Anyone involved in a transaction related to an NFT remains attached to the ledger. Maintaining this record offers a level of transparency and security that we’ve never seen before in digital transactions. These records are permanent and unalterable meaning things like stolen card information and identity theft could become a thing of the past.
Proof of Ownership
Imagine eliminating all middlemen in the sale of your home – mortgage brokers, lawyers, agents. This means the elimination of fees in the sale process. Furthermore, the sale of your home could become as simple as your standard B2C transaction. The ownership of the home would shift from you to the new owner via a transaction on the blockchain. And that record of ownership would remain connected to the home indefinitely.

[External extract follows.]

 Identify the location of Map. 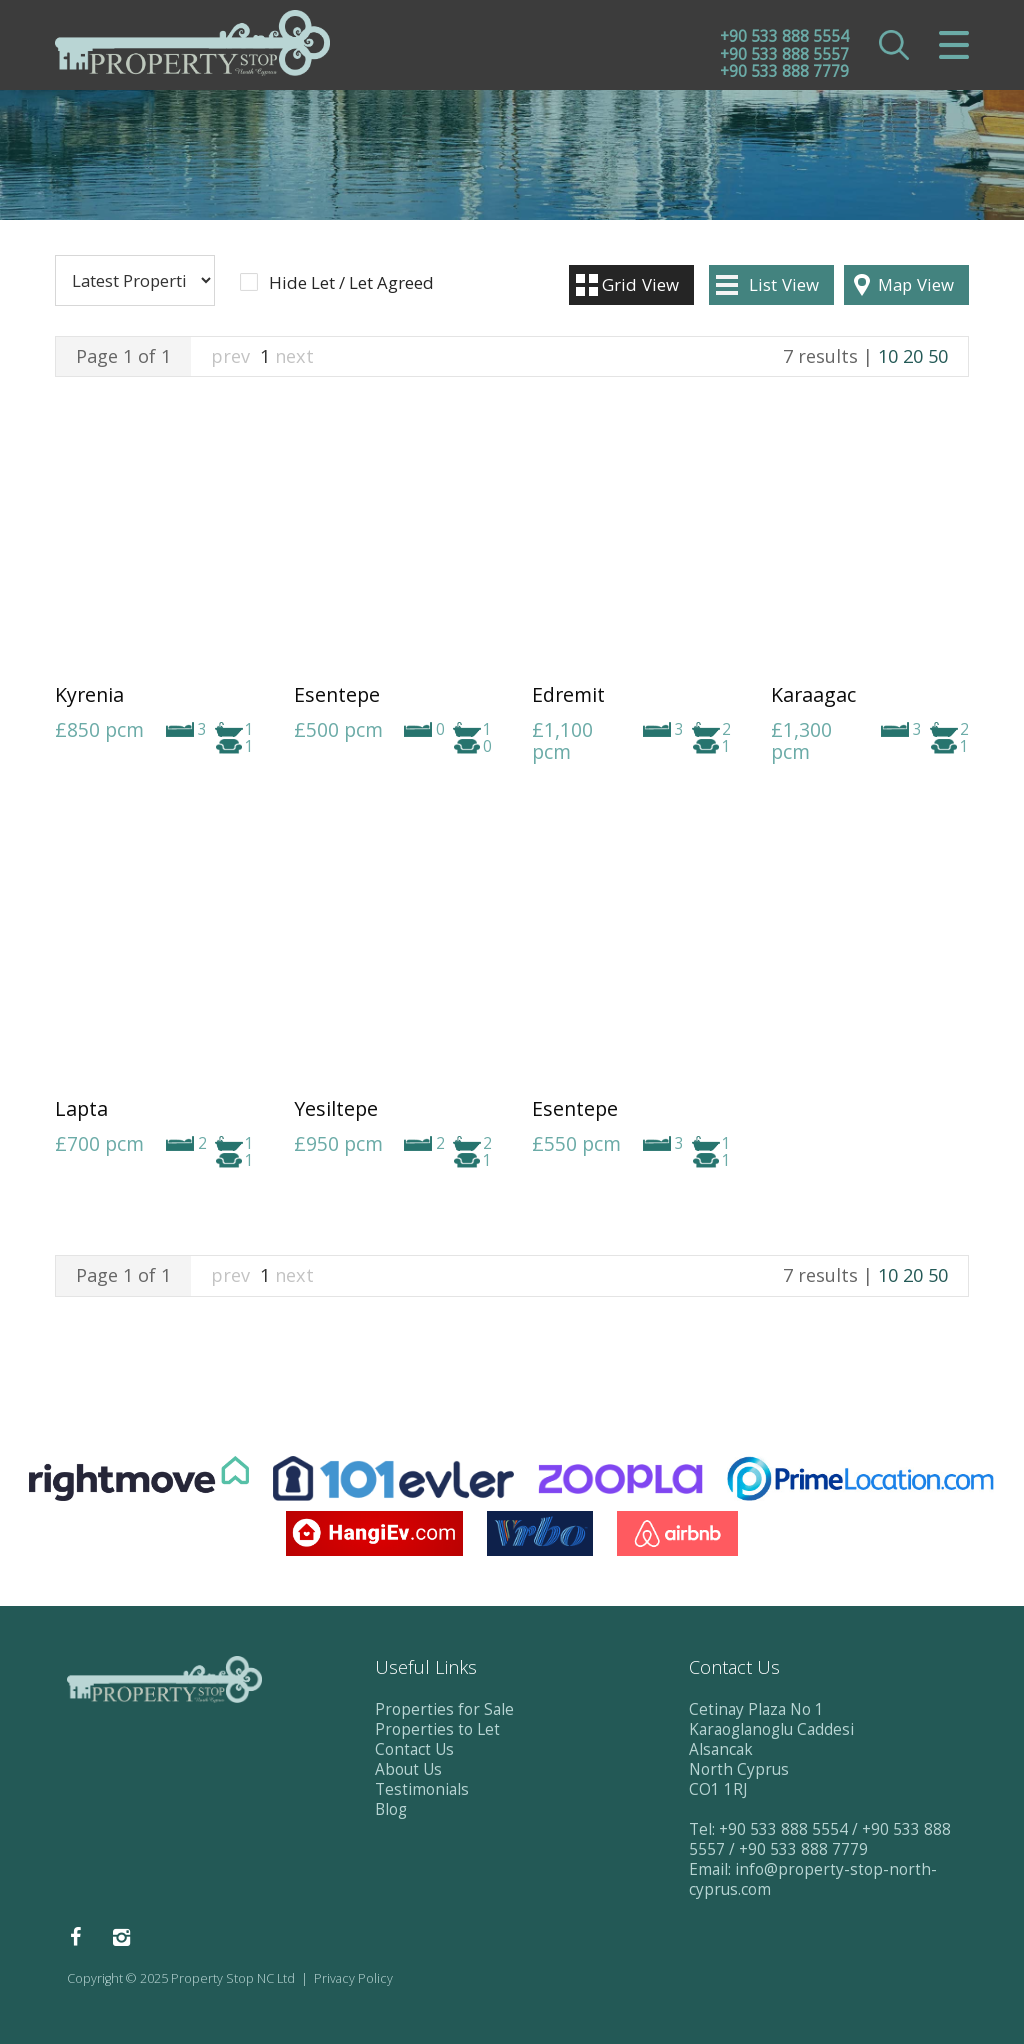 (916, 284).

Instead of having to track down proof of ownership – for your home and other assets – the information would all be accessible on the blockchain. Forging ownership would become nearly impossible once this system becomes fully implemented.

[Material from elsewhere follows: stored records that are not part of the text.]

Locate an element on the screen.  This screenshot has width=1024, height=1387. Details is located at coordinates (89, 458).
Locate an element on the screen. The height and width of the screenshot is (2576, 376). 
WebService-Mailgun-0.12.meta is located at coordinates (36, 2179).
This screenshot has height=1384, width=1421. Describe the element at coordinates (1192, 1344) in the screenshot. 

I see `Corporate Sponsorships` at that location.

Security and Personal Data
The unique characteristics of NFTs make them ideal for use in data and sophisticated identification software. An NFT can pair virtual assets stored on the network with the individuals who are using them. By pairing assets directly to users, there is no need for a third party to be involved in transactions on the network. This direct connection between asset and user establishes a whole new level of data security that will revolutionize the way we use the internet.

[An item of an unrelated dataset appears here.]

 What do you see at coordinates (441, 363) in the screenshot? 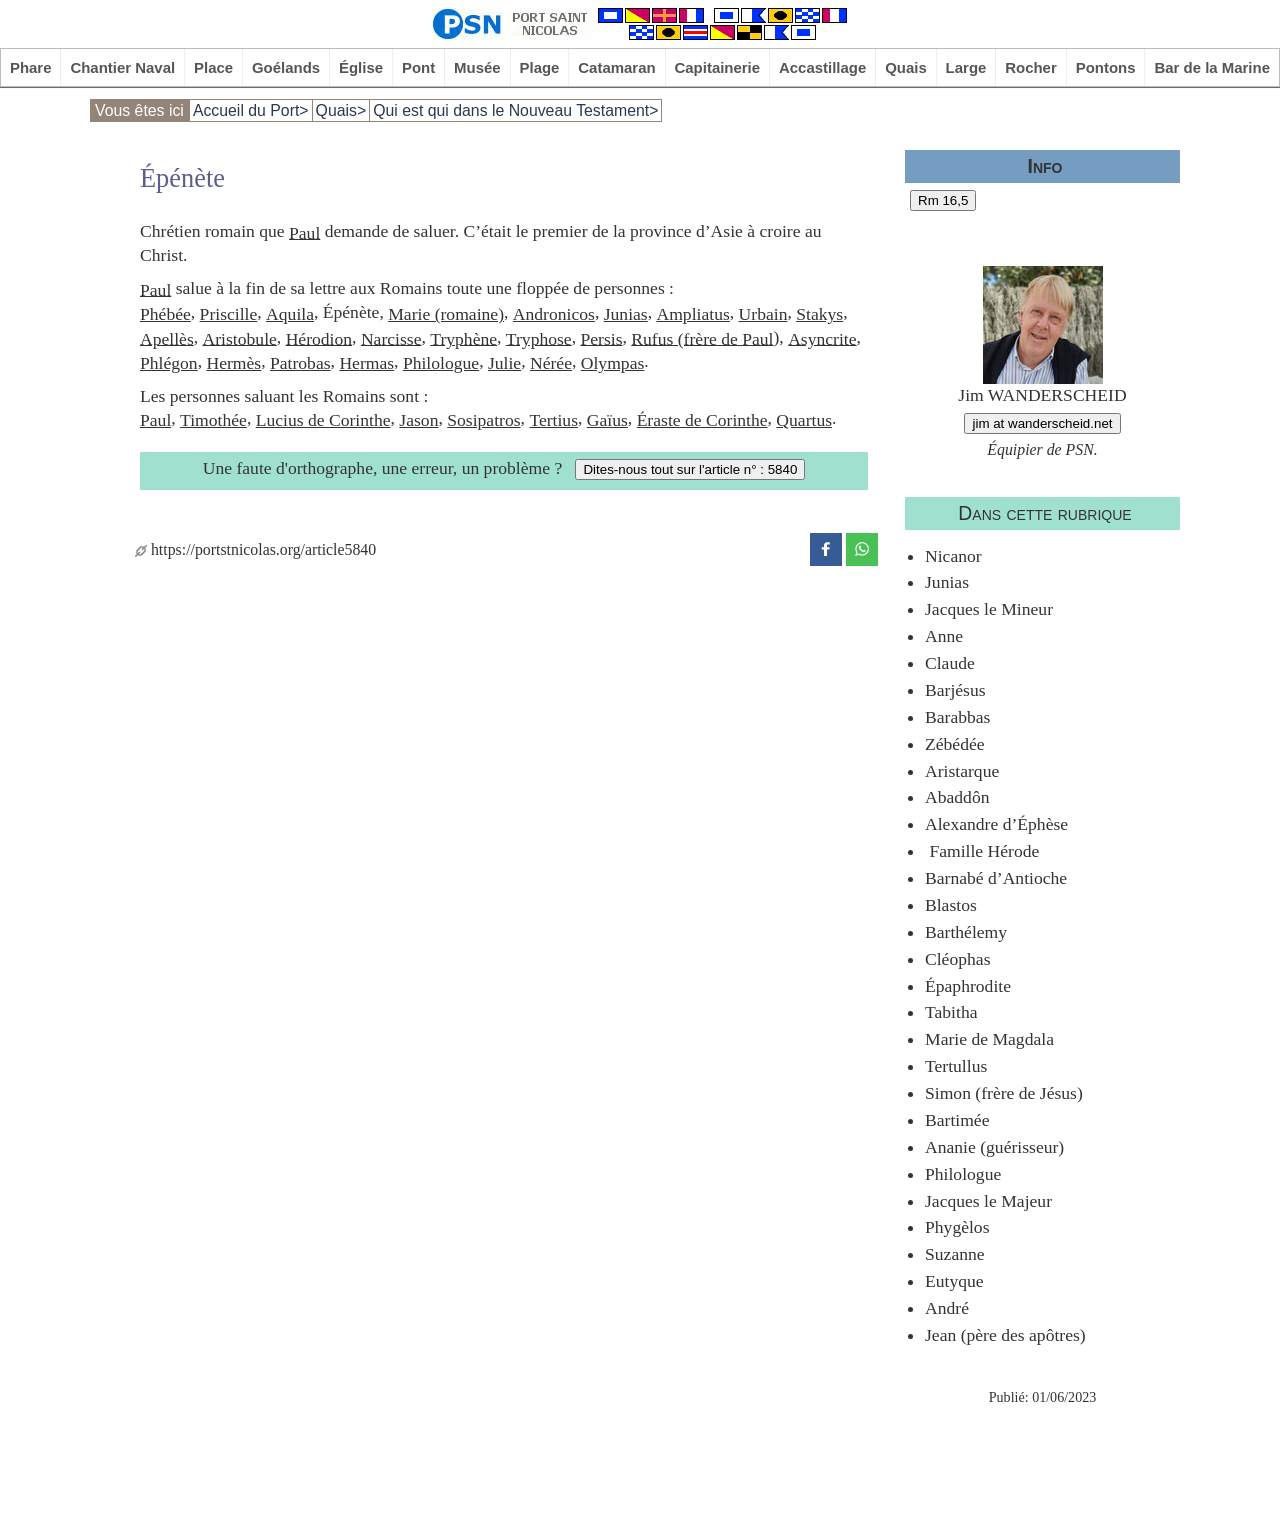 I see `Philologue` at bounding box center [441, 363].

Current Security Challenges
Scammers always find way to take advantage of new trends where big money can be made, and NFTs are no exception. However, given that NFTs are still so new, there are some concerns about the security of the tokens. Because right now, the level of security available, is not exactly foolproof. Scams like rug pulls are common in NFT drops. A rug pull is performed when a scammer impersonates a popular platform, exchange or wallet to steal another user’s private data. Once the scammer has the data, they have quick and easy access to a user’s virtual assets. With this access, they can remove the assets before the user is able to notice or act on it.
Minting or tokenizing works made by another creator is also a huge problem in NFT security. In this scenario, scammers impersonate a creator, mint their work and sell fake certificates of ownership to that work. One of the most popular cases of this happened when a user who called themselves Pranksy, impersonated the famous street artist, Banksy, selling a so-called “authentic” work by the well-known artist for 244,000GBP. Unfortunately, these things happen so fast that an artist might not even know that their work has been stolen and minted before it’s too late.
This is where centralized platforms play a part in protecting users. By storing the private keys of all assets on the platform, there is a higher security protocol. These centralize platforms are necessary to protect buyers from scams.
Like any new tech, we’re still learning how to maximize the potential of blockchain. And while there are some kinks to work out, there are plenty of players in the space ironing these out. Ultimately though, NFTs have the power to offer users the most secure way to protect their personal data. And after years of giving away data to third party platforms [like social media and e-commerce sites], customers, fans, brands and creators now have a technology that allows them to take back control of their own personal data.